26話――DRAGONTAIL⑧
高く高く飛んでいく竜巻。そしてそれが空中で霧散するのを見てから、お爺さんの方を睨みつけた。
「人が巻き込まれたらどうすんのよ」
「じゃから人がおらん方に撃ったじゃろ」
「いくら山ん中って言っても、別に人っ子一人いないわけじゃないのよ?」
そう言って大きくため息をつく。というか今のは……危なかった。私じゃなかったら死んでたでしょうね。

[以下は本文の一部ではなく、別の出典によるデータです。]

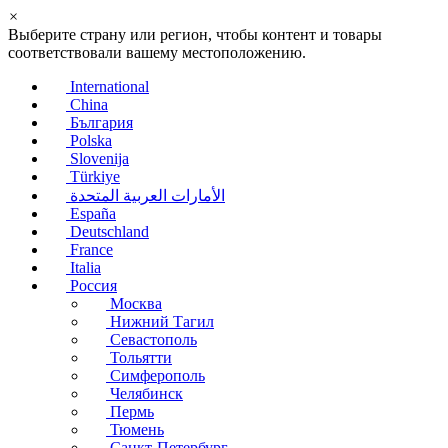
×
Выберите страну или регион, чтобы контент и товары
соответствовали вашему местоположению.
International
China
България
Polska
Slovenija
Türkiye
الأمارات العربية المتحدة
España
Deutschland
France
Italia
Россия
Москва
Нижний Тагил
Севастополь
Тольятти
Симферополь
Челябинск
Пермь
Тюмень
Санкт-Петербург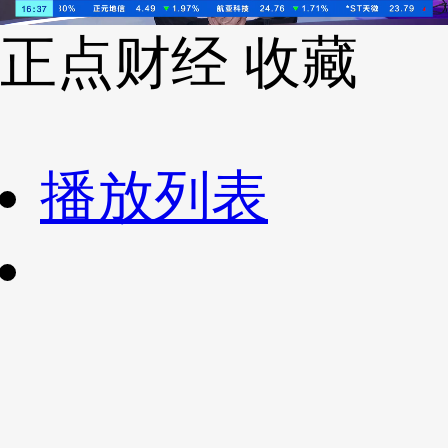
财经
教育
乡村振兴
生态环境
一带一路
央博
正点财经
收藏
大国智造
大国展会
大国保险
云顶对话
云起
超
播放列表
CCTV.节目官网
直播
节目单
栏目
片库
热播榜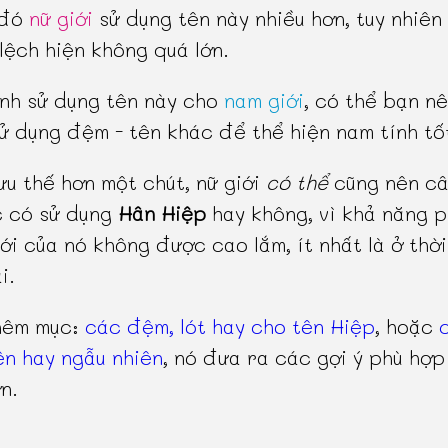
 đó
nữ giới
sử dụng tên này nhiều hơn, tuy nhiên
lệch hiện không quá lớn.
nh sử dụng tên này cho
nam giới
, có thể bạn n
ử dụng đệm - tên khác để thể hiện nam tính tố
ưu thế hơn một chút, nữ giới
có thể
cũng nên câ
c có sử dụng
Hân Hiệp
hay không, vì khả năng 
iới của nó không được cao lắm, ít nhất là ở thờ
i.
hêm mục:
các đệm, lót hay cho tên Hiệp
, hoặc
n hay ngẫu nhiên
, nó đưa ra các gợi ý phù hợp
n.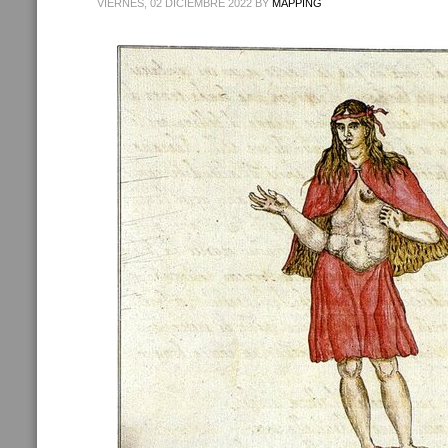
VIERNES, 02 DICIEMBRE 2022
BY
MAPPING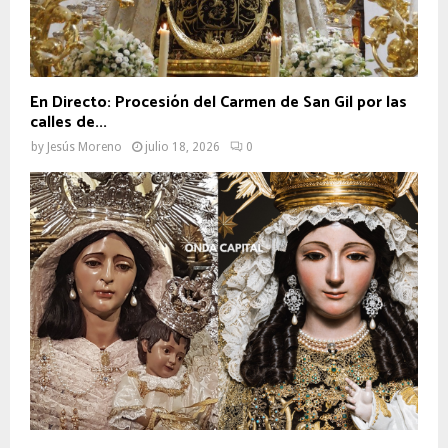
En Directo: Procesión del Carmen de San Gil por las
calles de...
by
Jesús Moreno
julio 18, 2026
0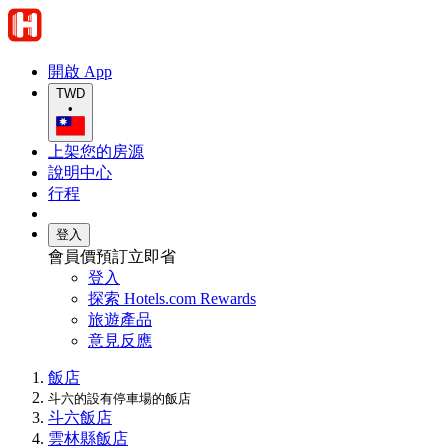
開啟 App
TWD
•
上架您的房源
說明中心
行程
登入
會員價預訂立即省
登入
探索 Hotels.com Rewards
旅遊產品
意見反應
飯店
斗六的設有停車場的飯店
斗六飯店
雲林縣飯店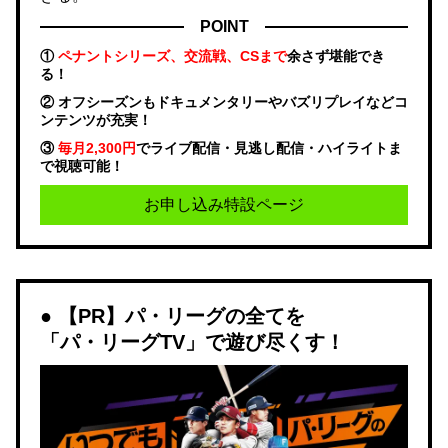
POINT
①
ペナントシリーズ、交流戦、CSまで
余さず堪能でき
る！
② オフシーズンもドキュメンタリーやバズリプレイなどコ
ンテンツが充実！
③
毎月2,300円
でライブ配信・見逃し配信・ハイライトま
で視聴可能！
お申し込み特設ページ
【PR】パ・リーグの全てを
「パ・リーグTV」で遊び尽くす！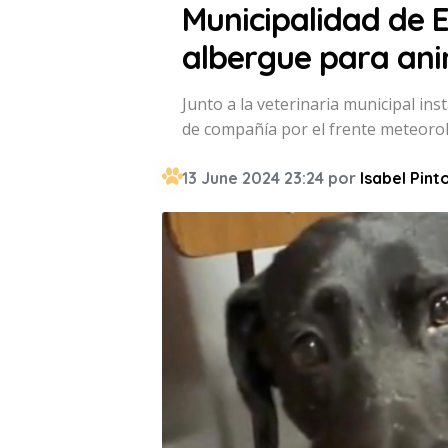
Municipalidad de E
albergue para an
Junto a la veterinaria municipal i
de compañía por el frente meteorol
13 June 2024 23:24 por
Isabel Pint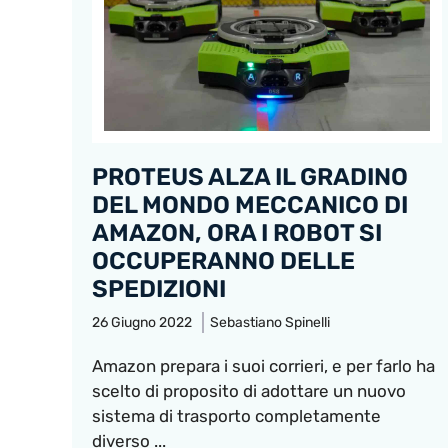
PROTEUS ALZA IL GRADINO
DEL MONDO MECCANICO DI
AMAZON, ORA I ROBOT SI
OCCUPERANNO DELLE
SPEDIZIONI
26 Giugno 2022
Sebastiano Spinelli
Amazon prepara i suoi corrieri, e per farlo ha
scelto di proposito di adottare un nuovo
sistema di trasporto completamente
diverso ...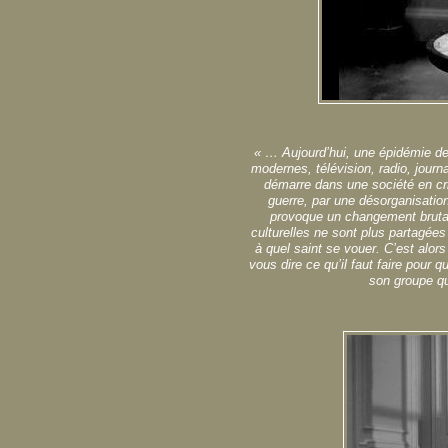
« … Aujourd’hui, une épidémie d
modernes, télévision, radio, journ
démarre dans une société en cris
guerre, par une désorganisatio
provoque un changement brutal
culturelles ne sont plus partagées
à quel saint se vouer. C’est alors 
vous dire ce qu’il faut faire pour
son groupe q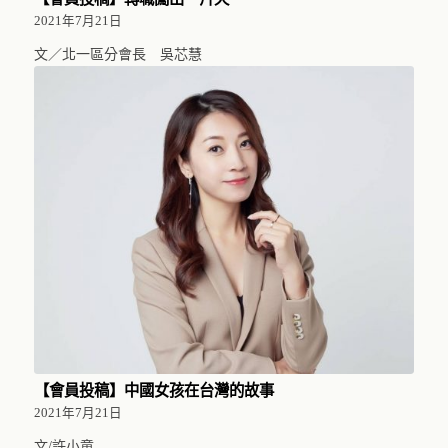
2021年7月21日
文／北一區分會長 吳芯慧
【會員投稿】中國女孩在台灣的故事
2021年7月21日
文/許小童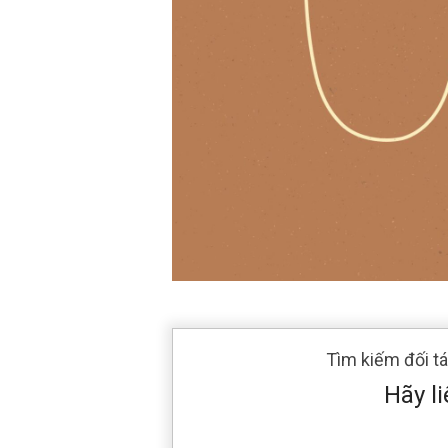
Tìm kiếm đối t
Hãy li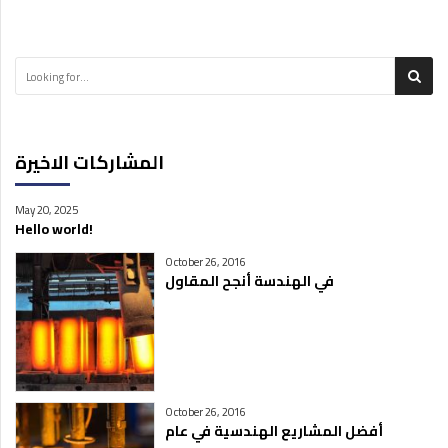
المشاركات الاخيرة
May 20, 2025
Hello world!
October 26, 2016
في الهندسة أنجح المقاول
October 26, 2016
أفضل المشاريع الهندسية في عام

飄々としたお爺さんは……今のでもう戦う気は無くなった様子。剣をしまったので、私も構えを解いた。
そのタイミングで――金髪ツインテールの子がこちらへダッシュ。そしてお爺さんの後頭部を思いっきりひっぱたいた。
「だからぁ! なんで話す前に手を出しちゃうかなあ!」
「ふぁっふぁっ。別に構わんじゃろう。ワシを殺せる輩も、ワシを繋いでおける牢も無い」
「だから自制が大事ってさんざん言ってるのお父さんでしょ!?」
なんというか、苦労してそうな子ね。
私は長く息を吐いて、その場に座り込んだ。
「イザベル様!」
「女神! 大丈夫かい!?」
「姐さん!」
三人が駆け寄ってくる。私は取り敢えず笑顔で頷き、無事をアピール。そして地面であぐらをかいて、髪を手櫛で整える。
「しかしまぁ、超級って凄いわね。私が本気でやらなきゃ攻撃も通らなそう。ほら見て? 髪の毛がだいぶぼさぼさになっちゃった」
「いや今のやり取りの後に真っ先に気にするのがそれッスか」
「そもそも超級相手に手加減しようって発想になる女神が怖いよ……」
手加減というよりも、やっぱり気乗りしなかったのが一番かしらね。最後の攻撃だけはマズいと思ったけど……それも周囲に被害が出る可能性があったからだし。
私は空を見上げながら、ぎゃーぎゃーやり取りしてる親子を見る。
「ああもう! そもそも名乗るくらいしてよお父さん!」
「んん? ああ、名乗ってなかったか。ふぁっふぁっふぁ」
豪快に笑うお爺さん。そんな彼らを見て、ユウちゃんが苦笑する。
「流石にここまですれば、誰かは分かるね。ジル翁だろう」
「あら、知ってるのユウちゃん」
私が問い返すと、彼女はなんともいえない笑みと共に頷く。これだけ強いんだから、有名人と言われたらさもありなんって感じだけど。
「超級冒険者は例外なく有名人だけど、彼はその中でも更に有名なんだよ。何せトップクラスの実力を持つだけじゃなくて、現在の超級冒険者の中でも最年長だからね」
お爺さんだなとは思っていたけど、最年長なのね。
その事実に少なからず驚いていると、マリンガ後ろでポンと手を打った。
「ジル翁って、『竜喰』のことッスか。確かに有名人ッスよね……超級の中でもトップクラスの実力を持つって」
「ああ、そうか。冒険者同士じゃないならそっちの名前の方が有名だね。そうだよ、彼が……竜を主食にしていると言われているほど狩り尽くしている男、『竜喰』のジル・ウォンだ」
竜を食べるって……食べれるものなのかしら。でもトカゲみたいな爬虫類って食べていると以外に美味しいらしいし……。
なんて私たちが益体も無い話をしていると、向こうでは話が決着したらしい。ツインテールの子が全力ダッシュしてきて、私に頭を下げた。
「どうか、説明させてくださいっ! あの、決して喧嘩を売りに来たわけじゃないんです!」
……あの状況で、喧嘩を売りに来ていない――っていうのに無理があると思うのだけれど。